* [WHAT TO PRODUCE]
Lines from the line with "สิทธิลบหรือทำล" to the line with "เจ้าของข้อมูลส่วนบุคคลให้แก้" in the entries below, and only those, must be output exactly, with both ends included.

* [DATA PROVIDED]

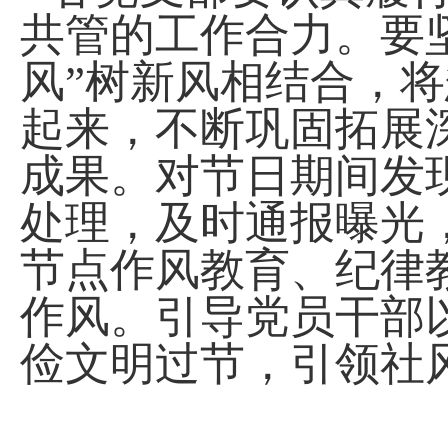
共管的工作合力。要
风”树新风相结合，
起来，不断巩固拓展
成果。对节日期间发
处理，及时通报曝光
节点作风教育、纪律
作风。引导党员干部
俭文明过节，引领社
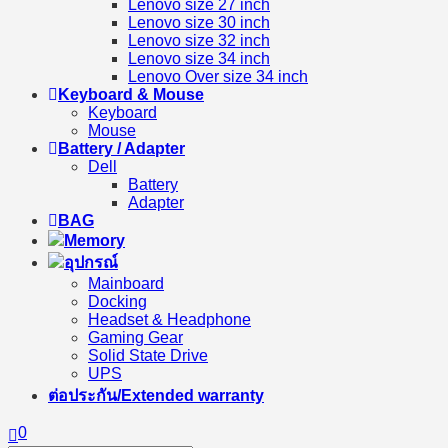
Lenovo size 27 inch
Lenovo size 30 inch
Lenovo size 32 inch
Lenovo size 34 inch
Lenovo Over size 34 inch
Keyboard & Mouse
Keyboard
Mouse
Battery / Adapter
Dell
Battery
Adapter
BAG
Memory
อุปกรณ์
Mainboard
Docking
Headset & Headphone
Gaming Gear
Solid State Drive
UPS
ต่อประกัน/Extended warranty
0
---
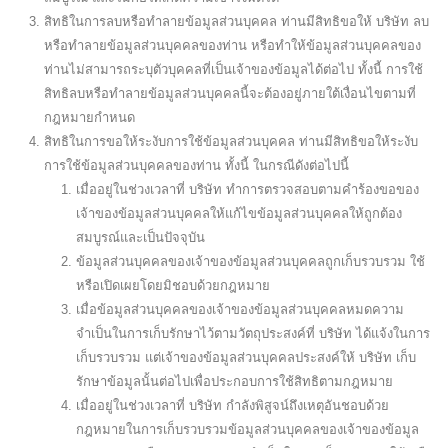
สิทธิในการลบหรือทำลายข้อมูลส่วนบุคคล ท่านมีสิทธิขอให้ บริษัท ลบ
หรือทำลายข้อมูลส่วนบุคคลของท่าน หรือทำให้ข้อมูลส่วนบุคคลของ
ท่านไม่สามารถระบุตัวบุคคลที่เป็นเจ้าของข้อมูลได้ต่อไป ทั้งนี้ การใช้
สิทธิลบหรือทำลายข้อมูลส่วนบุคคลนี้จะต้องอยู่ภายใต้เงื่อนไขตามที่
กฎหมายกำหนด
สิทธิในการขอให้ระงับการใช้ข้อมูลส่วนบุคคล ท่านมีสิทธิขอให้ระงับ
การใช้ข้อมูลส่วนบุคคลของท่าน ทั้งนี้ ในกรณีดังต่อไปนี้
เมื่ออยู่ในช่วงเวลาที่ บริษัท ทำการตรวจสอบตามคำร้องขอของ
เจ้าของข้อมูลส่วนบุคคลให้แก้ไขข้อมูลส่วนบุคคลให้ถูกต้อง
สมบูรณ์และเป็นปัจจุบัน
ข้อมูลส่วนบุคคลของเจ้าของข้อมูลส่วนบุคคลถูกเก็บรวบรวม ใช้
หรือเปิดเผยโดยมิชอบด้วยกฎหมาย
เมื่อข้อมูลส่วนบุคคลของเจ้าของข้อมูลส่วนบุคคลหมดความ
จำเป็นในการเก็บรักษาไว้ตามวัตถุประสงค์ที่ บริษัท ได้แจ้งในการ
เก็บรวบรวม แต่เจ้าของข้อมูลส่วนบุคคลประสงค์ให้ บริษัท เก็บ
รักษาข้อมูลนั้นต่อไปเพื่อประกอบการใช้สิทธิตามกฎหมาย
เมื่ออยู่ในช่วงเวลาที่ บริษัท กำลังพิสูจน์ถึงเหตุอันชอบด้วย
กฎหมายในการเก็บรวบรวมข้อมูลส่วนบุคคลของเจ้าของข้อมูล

* [YOUR RESPONSE]
สิทธิลบหรือทำลายข้อมูลส่วนบุคคลนี้จะต้องอยู่ภายใต้เงื่อนไขตามที่
กฎหมายกำหนด
สิทธิในการขอให้ระงับการใช้ข้อมูลส่วนบุคคล ท่านมีสิทธิขอให้ระงับ
การใช้ข้อมูลส่วนบุคคลของท่าน ทั้งนี้ ในกรณีดังต่อไปนี้
เมื่ออยู่ในช่วงเวลาที่ บริษัท ทำการตรวจสอบตามคำร้องขอของ
เจ้าของข้อมูลส่วนบุคคลให้แก้ไขข้อมูลส่วนบุคคลให้ถูกต้อง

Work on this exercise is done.